Sex Advice in Magazines Offers Useful Help to Some

DEAR ABBY: May I offer a slightly different point of view regarding "D.S.'s" comments in your column about explicit articles in women's magazines?

As a therapist, I have treated a number of lonely, socially inadequate men and women who have had little social contact with others and lack the skills to develop warm and sexually satisfying relationships. Some of these people have physical disabilities; some are excessively shy, withdrawn or physically unattractive. It is this population, and many of us who are seeking a little escape -- and yes, even titillation (heaven forbid!) -- who read the articles in women's magazines. Personally, I have seen articles that were helpful to women who have had very little exposure to the nuances of their sexuality. In fact, I have recommended several of these articles to clients because they normalize sexuality.

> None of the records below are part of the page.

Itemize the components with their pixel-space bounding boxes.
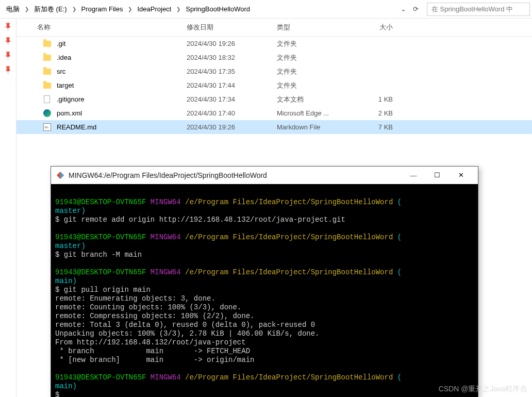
- file-row[interactable]: .git2024/4/30 19:26文件夹: [16, 37, 532, 51]
- terminal-body[interactable]: 91943@DESKTOP-OVTN65F MINGW64 /e/Program…: [51, 184, 478, 397]
- folder-icon: [42, 39, 52, 48]
- pin-icon[interactable]: 📌: [3, 36, 13, 46]
- file-type: 文件夹: [277, 81, 357, 90]
- address-bar: 电脑❯ 新加卷 (E:)❯ Program Files❯ IdeaProject…: [0, 0, 532, 19]
- maximize-button[interactable]: ☐: [425, 167, 449, 184]
- folder-icon: [42, 53, 52, 62]
- terminal-line: master): [55, 242, 474, 251]
- terminal-title: MINGW64:/e/Program Files/IdeaProject/Spr…: [69, 171, 402, 179]
- svg-marker-1: [60, 172, 64, 179]
- header-name[interactable]: 名称: [16, 23, 187, 32]
- file-row[interactable]: M↓README.md2024/4/30 19:26Markdown File7…: [16, 120, 532, 134]
- edge-icon: [42, 109, 52, 118]
- file-name: pom.xml: [57, 109, 187, 117]
- file-type: 文件夹: [277, 39, 357, 48]
- markdown-icon: M↓: [42, 123, 52, 132]
- mintty-icon: [56, 171, 64, 179]
- terminal-line: * [new branch] main -> origin/main: [55, 356, 474, 365]
- file-size: 1 KB: [357, 95, 403, 103]
- terminal-line: remote: Counting objects: 100% (3/3), do…: [55, 303, 474, 312]
- file-name: src: [57, 68, 187, 75]
- file-name: .git: [57, 40, 187, 47]
- crumb-folder-1[interactable]: Program Files: [77, 0, 127, 18]
- terminal-line: $ git branch -M main: [55, 251, 474, 259]
- terminal-line: remote: Enumerating objects: 3, done.: [55, 294, 474, 303]
- file-date: 2024/4/30 18:32: [187, 54, 277, 61]
- file-type: 文本文档: [277, 95, 357, 104]
- file-name: README.md: [57, 123, 187, 131]
- file-row[interactable]: src2024/4/30 17:35文件夹: [16, 64, 532, 78]
- file-name: .idea: [57, 54, 187, 61]
- file-row[interactable]: target2024/4/30 17:44文件夹: [16, 78, 532, 92]
- file-name: .gitignore: [57, 95, 187, 103]
- dropdown-icon[interactable]: ⌄: [398, 4, 408, 14]
- search-placeholder: 在 SpringBootHelloWord 中: [431, 5, 513, 14]
- file-date: 2024/4/30 17:40: [187, 109, 277, 117]
- folder-icon: [42, 81, 52, 90]
- file-date: 2024/4/30 19:26: [187, 123, 277, 131]
- crumb-folder-3[interactable]: SpringBootHelloWord: [181, 0, 254, 18]
- search-input[interactable]: 在 SpringBootHelloWord 中: [427, 3, 530, 16]
- pin-icon[interactable]: 📌: [3, 64, 13, 75]
- file-size: 7 KB: [357, 123, 403, 131]
- terminal-line: remote: Total 3 (delta 0), reused 0 (del…: [55, 321, 474, 329]
- file-name: target: [57, 81, 187, 89]
- crumb-folder-2[interactable]: IdeaProject: [133, 0, 175, 18]
- folder-icon: [42, 67, 52, 76]
- chevron-right-icon: ❯: [71, 6, 77, 12]
- terminal-line: * branch main -> FETCH_HEAD: [55, 347, 474, 356]
- file-type: Microsoft Edge ...: [277, 109, 357, 117]
- chevron-right-icon: ❯: [24, 6, 30, 12]
- file-row[interactable]: pom.xml2024/4/30 17:40Microsoft Edge ...…: [16, 106, 532, 120]
- file-date: 2024/4/30 17:34: [187, 95, 277, 103]
- crumb-drive[interactable]: 新加卷 (E:): [30, 0, 71, 18]
- minimize-button[interactable]: —: [402, 167, 425, 184]
- quick-access-rail: 📌 📌 📌 📌: [0, 19, 16, 397]
- terminal-line: $ git remote add origin http://192.168.4…: [55, 216, 474, 224]
- terminal-line: main): [55, 277, 474, 286]
- terminal-line: From http://192.168.48.132/root/java-pro…: [55, 338, 474, 347]
- file-row[interactable]: .gitignore2024/4/30 17:34文本文档1 KB: [16, 92, 532, 106]
- header-size[interactable]: 大小: [357, 23, 403, 32]
- terminal-line: master): [55, 207, 474, 216]
- terminal-line: 91943@DESKTOP-OVTN65F MINGW64 /e/Program…: [55, 233, 474, 242]
- terminal-line: 91943@DESKTOP-OVTN65F MINGW64 /e/Program…: [55, 189, 474, 207]
- close-button[interactable]: ✕: [449, 167, 473, 184]
- refresh-icon[interactable]: ⟳: [410, 4, 421, 14]
- header-type[interactable]: 类型: [277, 23, 357, 32]
- crumb-root[interactable]: 电脑: [2, 0, 24, 18]
- file-type: 文件夹: [277, 53, 357, 62]
- terminal-line: remote: Compressing objects: 100% (2/2),…: [55, 312, 474, 321]
- file-date: 2024/4/30 17:35: [187, 68, 277, 75]
- header-date[interactable]: 修改日期: [187, 23, 277, 32]
- terminal-line: $ git pull origin main: [55, 286, 474, 294]
- chevron-right-icon: ❯: [175, 6, 181, 12]
- file-date: 2024/4/30 19:26: [187, 40, 277, 47]
- pin-icon[interactable]: 📌: [3, 50, 13, 61]
- pin-icon[interactable]: 📌: [3, 21, 13, 32]
- file-row[interactable]: .idea2024/4/30 18:32文件夹: [16, 51, 532, 64]
- terminal-titlebar[interactable]: MINGW64:/e/Program Files/IdeaProject/Spr…: [51, 167, 478, 184]
- file-date: 2024/4/30 17:44: [187, 81, 277, 89]
- terminal-line: $: [55, 391, 474, 397]
- chevron-right-icon: ❯: [127, 6, 133, 12]
- watermark: CSDN @重开之Java程序员: [439, 385, 527, 394]
- file-type: 文件夹: [277, 67, 357, 76]
- terminal-line: main): [55, 382, 474, 391]
- terminal-line: 91943@DESKTOP-OVTN65F MINGW64 /e/Program…: [55, 268, 474, 277]
- terminal-line: 91943@DESKTOP-OVTN65F MINGW64 /e/Program…: [55, 373, 474, 382]
- text-file-icon: [42, 95, 52, 104]
- breadcrumb[interactable]: 电脑❯ 新加卷 (E:)❯ Program Files❯ IdeaProject…: [2, 0, 396, 18]
- terminal-window: MINGW64:/e/Program Files/IdeaProject/Spr…: [51, 166, 478, 397]
- column-headers: 名称 修改日期 类型 大小: [16, 19, 532, 37]
- file-type: Markdown File: [277, 123, 357, 131]
- terminal-line: Unpacking objects: 100% (3/3), 2.78 KiB …: [55, 329, 474, 338]
- file-size: 2 KB: [357, 109, 403, 117]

I say to women who are offended by these articles, "Don't buy the magazines." There's room for all kinds of people in this world. What could be more positive than reading about love and sex?

It is my hope that those obsessed with pornographic reading material seek therapy, for that obsession is extreme behavior which indicates the need for intervention. I suggest that "D.S.'s" overly concerned response to magazine articles is indicative of her own problems.

Thank you for giving me a forum. It galls me to see repression by people who need to "get a life." -- BARBARA ROSENKRANTZ, M.A.

DEAR MS. ROSENKRANTZ: Your letter was a breath of fresh air. Obviously a great many readers are interested in the information that frank articles about sex provide, which is the reason publishers are doing such a land-office business at supermarkets.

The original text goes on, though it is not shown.